## REQUIRED ACTION:
Within the entries below, find the portion that opens with the line containing "Alles wat je wilt weten voordat" and closes with the line containing "précise d’un bien". Retype that portion exactly and only.

(Transcribed page contents)
::::
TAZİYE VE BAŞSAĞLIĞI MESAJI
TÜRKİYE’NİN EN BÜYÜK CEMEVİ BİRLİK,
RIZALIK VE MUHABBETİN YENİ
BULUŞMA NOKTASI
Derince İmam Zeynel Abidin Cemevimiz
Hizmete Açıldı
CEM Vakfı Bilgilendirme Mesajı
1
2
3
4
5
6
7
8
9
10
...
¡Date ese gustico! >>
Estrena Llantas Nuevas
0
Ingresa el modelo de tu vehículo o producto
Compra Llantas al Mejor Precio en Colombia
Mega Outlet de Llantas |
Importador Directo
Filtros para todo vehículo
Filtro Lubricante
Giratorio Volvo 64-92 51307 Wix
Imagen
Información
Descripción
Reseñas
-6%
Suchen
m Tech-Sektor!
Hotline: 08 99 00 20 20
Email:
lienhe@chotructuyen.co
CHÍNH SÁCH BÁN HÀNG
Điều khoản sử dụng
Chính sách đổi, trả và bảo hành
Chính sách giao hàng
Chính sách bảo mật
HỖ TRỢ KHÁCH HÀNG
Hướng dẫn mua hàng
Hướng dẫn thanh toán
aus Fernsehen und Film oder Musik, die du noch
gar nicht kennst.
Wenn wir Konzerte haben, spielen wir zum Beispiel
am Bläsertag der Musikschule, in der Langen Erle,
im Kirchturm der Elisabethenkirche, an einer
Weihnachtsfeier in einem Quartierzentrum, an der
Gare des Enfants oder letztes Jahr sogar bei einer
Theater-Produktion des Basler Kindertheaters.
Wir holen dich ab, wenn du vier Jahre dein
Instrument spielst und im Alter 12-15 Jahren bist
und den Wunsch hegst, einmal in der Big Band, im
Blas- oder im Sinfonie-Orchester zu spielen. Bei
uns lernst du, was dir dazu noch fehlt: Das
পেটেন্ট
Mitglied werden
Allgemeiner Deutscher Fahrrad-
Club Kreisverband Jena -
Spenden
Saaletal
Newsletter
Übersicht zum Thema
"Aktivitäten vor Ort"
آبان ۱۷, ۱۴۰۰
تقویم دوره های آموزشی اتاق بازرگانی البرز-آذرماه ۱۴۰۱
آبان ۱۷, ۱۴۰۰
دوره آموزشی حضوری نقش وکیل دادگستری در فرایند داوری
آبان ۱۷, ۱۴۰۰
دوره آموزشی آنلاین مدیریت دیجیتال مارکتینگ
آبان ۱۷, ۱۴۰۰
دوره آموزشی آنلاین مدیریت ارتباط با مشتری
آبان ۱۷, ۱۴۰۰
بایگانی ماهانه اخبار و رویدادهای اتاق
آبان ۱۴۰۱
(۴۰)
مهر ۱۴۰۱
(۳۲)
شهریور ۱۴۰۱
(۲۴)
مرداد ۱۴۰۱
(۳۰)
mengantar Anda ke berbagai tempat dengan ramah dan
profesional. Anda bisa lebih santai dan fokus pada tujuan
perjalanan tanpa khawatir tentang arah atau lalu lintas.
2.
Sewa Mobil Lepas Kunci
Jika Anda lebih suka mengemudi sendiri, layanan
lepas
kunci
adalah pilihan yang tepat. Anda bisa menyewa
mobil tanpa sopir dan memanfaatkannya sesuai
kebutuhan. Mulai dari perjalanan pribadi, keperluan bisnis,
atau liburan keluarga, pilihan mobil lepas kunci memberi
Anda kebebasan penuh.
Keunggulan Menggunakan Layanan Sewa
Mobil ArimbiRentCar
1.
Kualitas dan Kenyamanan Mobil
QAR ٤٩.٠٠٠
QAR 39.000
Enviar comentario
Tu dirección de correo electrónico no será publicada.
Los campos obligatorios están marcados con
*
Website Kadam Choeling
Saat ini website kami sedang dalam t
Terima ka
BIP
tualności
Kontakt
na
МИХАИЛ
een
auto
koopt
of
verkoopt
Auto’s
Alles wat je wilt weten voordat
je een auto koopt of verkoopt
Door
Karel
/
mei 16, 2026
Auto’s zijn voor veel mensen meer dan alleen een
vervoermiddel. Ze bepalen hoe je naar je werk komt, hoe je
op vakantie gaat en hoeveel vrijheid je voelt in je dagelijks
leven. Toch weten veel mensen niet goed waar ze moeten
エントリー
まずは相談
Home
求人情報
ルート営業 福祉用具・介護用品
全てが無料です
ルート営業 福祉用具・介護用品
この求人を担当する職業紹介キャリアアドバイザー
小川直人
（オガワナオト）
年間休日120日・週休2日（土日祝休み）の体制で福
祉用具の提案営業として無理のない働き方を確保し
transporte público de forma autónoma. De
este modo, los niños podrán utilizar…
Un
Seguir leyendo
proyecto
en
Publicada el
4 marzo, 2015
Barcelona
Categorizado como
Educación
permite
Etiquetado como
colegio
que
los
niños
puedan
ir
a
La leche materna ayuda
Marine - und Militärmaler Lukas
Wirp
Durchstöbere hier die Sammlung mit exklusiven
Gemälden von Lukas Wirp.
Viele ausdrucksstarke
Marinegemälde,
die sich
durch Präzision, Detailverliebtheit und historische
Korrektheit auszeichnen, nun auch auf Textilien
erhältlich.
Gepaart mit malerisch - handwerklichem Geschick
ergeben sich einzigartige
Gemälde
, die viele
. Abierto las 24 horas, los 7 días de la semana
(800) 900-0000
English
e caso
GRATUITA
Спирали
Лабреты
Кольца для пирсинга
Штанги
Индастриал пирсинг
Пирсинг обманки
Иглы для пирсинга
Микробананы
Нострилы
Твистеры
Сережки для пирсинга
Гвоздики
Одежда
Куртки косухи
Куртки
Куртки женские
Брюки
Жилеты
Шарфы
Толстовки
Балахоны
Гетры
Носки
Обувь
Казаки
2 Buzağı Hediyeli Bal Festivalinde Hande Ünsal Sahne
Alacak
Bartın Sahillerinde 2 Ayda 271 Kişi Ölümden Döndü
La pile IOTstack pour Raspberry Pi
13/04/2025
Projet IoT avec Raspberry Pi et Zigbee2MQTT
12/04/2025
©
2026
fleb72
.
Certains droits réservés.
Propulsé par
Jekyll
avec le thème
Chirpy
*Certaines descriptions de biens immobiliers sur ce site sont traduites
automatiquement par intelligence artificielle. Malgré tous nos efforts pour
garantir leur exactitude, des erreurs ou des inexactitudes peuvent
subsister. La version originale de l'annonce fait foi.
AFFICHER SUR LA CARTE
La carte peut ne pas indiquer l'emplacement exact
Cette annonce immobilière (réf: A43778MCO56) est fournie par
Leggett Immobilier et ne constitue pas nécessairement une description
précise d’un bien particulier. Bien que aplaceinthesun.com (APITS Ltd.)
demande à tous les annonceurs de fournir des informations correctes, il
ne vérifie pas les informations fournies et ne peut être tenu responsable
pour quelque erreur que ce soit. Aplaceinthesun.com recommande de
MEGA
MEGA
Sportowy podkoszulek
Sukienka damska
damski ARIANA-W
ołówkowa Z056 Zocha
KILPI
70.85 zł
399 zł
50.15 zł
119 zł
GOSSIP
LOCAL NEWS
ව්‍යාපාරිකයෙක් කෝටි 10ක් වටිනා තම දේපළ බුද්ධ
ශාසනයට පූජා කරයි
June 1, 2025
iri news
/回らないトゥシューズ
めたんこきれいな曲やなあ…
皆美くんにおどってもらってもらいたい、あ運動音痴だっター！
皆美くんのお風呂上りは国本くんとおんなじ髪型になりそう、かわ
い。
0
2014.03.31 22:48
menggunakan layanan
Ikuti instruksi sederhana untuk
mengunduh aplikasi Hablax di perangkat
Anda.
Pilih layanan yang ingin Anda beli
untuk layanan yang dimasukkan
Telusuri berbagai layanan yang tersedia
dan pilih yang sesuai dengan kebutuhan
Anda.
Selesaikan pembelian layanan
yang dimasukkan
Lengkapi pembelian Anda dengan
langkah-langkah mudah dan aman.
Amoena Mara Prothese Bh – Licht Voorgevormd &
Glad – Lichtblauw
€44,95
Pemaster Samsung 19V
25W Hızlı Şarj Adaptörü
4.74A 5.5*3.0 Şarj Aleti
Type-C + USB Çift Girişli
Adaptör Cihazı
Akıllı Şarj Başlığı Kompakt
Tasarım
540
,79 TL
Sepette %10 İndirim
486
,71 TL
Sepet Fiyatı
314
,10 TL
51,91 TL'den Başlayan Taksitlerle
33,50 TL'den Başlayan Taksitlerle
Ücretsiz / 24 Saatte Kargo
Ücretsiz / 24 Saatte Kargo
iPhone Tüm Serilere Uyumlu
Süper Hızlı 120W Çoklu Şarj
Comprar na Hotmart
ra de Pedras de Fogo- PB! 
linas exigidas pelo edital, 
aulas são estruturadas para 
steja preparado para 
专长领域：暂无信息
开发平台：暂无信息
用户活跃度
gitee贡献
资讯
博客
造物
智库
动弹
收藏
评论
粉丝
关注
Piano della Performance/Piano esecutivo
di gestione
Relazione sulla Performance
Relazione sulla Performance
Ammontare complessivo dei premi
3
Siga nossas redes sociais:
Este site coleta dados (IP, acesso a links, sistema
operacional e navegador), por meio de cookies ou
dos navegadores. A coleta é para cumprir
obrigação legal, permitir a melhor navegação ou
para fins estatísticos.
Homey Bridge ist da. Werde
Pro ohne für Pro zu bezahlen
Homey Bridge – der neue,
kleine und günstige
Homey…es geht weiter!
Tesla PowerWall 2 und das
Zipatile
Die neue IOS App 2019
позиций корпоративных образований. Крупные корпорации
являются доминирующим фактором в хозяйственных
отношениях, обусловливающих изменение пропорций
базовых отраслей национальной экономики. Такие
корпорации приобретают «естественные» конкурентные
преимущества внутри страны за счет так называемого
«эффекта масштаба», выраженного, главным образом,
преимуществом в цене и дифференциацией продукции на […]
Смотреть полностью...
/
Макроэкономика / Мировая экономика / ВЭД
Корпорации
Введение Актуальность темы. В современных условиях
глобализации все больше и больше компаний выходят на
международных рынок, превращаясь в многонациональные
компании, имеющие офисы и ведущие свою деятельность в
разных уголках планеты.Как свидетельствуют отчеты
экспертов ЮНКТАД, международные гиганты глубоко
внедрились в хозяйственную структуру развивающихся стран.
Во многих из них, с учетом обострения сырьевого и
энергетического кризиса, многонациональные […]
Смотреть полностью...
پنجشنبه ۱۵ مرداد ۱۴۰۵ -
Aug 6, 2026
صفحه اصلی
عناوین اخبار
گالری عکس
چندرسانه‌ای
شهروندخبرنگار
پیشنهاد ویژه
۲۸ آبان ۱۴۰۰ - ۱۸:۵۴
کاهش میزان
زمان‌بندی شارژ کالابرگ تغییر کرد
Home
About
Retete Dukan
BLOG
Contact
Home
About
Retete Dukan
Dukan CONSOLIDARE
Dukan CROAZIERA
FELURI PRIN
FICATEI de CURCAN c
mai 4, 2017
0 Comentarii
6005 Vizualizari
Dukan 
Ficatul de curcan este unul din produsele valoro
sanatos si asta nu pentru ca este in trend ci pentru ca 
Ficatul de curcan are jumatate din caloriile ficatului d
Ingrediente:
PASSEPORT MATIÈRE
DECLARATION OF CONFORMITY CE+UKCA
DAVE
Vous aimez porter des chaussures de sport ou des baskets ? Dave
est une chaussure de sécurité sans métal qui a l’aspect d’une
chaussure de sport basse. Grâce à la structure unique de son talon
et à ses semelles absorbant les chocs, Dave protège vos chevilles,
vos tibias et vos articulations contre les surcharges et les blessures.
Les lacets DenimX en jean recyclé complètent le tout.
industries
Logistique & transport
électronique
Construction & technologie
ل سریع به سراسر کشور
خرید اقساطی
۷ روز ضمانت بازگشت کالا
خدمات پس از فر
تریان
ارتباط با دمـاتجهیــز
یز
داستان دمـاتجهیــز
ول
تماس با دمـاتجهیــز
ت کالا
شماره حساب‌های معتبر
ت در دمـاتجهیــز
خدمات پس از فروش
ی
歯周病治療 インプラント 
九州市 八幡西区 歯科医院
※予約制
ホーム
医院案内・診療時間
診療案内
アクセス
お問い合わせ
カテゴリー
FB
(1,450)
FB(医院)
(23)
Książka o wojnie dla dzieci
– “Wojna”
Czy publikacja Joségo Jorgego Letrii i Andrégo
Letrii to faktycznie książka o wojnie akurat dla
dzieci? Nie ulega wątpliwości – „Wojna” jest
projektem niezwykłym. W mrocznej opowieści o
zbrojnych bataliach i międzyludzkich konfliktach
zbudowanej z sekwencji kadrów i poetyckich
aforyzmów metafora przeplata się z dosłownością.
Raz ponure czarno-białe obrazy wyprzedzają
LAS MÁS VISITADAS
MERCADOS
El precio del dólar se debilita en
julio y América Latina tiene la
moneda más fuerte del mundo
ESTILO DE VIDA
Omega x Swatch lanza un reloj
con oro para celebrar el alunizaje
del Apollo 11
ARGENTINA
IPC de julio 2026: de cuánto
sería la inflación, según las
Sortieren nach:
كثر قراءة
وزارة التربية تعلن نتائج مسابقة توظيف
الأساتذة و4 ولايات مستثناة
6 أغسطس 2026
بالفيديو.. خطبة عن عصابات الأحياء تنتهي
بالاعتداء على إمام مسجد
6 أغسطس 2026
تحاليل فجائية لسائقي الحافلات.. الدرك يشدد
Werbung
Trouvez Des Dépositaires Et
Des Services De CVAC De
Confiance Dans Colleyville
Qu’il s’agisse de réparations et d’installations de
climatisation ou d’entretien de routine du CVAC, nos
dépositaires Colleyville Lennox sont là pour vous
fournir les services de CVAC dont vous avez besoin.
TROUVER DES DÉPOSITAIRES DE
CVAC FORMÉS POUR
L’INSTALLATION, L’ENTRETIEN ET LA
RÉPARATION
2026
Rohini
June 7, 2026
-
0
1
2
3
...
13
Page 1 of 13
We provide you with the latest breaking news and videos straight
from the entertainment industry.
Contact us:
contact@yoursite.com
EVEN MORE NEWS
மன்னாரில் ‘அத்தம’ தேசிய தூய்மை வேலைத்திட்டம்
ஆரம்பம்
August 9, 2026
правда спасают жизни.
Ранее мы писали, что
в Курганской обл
::::
## REPLY:
Alles wat je wilt weten voordat
je een auto koopt of verkoopt
Door
Karel
/
mei 16, 2026
Auto’s zijn voor veel mensen meer dan alleen een
vervoermiddel. Ze bepalen hoe je naar je werk komt, hoe je
op vakantie gaat en hoeveel vrijheid je voelt in je dagelijks
leven. Toch weten veel mensen niet goed waar ze moeten
エントリー
まずは相談
Home
求人情報
ルート営業 福祉用具・介護用品
全てが無料です
ルート営業 福祉用具・介護用品
この求人を担当する職業紹介キャリアアドバイザー
小川直人
（オガワナオト）
年間休日120日・週休2日（土日祝休み）の体制で福
祉用具の提案営業として無理のない働き方を確保し
transporte público de forma autónoma. De
este modo, los niños podrán utilizar…
Un
Seguir leyendo
proyecto
en
Publicada el
4 marzo, 2015
Barcelona
Categorizado como
Educación
permite
Etiquetado como
colegio
que
los
niños
puedan
ir
a
La leche materna ayuda
Marine - und Militärmaler Lukas
Wirp
Durchstöbere hier die Sammlung mit exklusiven
Gemälden von Lukas Wirp.
Viele ausdrucksstarke
Marinegemälde,
die sich
durch Präzision, Detailverliebtheit und historische
Korrektheit auszeichnen, nun auch auf Textilien
erhältlich.
Gepaart mit malerisch - handwerklichem Geschick
ergeben sich einzigartige
Gemälde
, die viele
. Abierto las 24 horas, los 7 días de la semana
(800) 900-0000
English
e caso
GRATUITA
Спирали
Лабреты
Кольца для пирсинга
Штанги
Индастриал пирсинг
Пирсинг обманки
Иглы для пирсинга
Микробананы
Нострилы
Твистеры
Сережки для пирсинга
Гвоздики
Одежда
Куртки косухи
Куртки
Куртки женские
Брюки
Жилеты
Шарфы
Толстовки
Балахоны
Гетры
Носки
Обувь
Казаки
2 Buzağı Hediyeli Bal Festivalinde Hande Ünsal Sahne
Alacak
Bartın Sahillerinde 2 Ayda 271 Kişi Ölümden Döndü
La pile IOTstack pour Raspberry Pi
13/04/2025
Projet IoT avec Raspberry Pi et Zigbee2MQTT
12/04/2025
©
2026
fleb72
.
Certains droits réservés.
Propulsé par
Jekyll
avec le thème
Chirpy
*Certaines descriptions de biens immobiliers sur ce site sont traduites
automatiquement par intelligence artificielle. Malgré tous nos efforts pour
garantir leur exactitude, des erreurs ou des inexactitudes peuvent
subsister. La version originale de l'annonce fait foi.
AFFICHER SUR LA CARTE
La carte peut ne pas indiquer l'emplacement exact
Cette annonce immobilière (réf: A43778MCO56) est fournie par
Leggett Immobilier et ne constitue pas nécessairement une description
précise d’un bien particulier. Bien que aplaceinthesun.com (APITS Ltd.)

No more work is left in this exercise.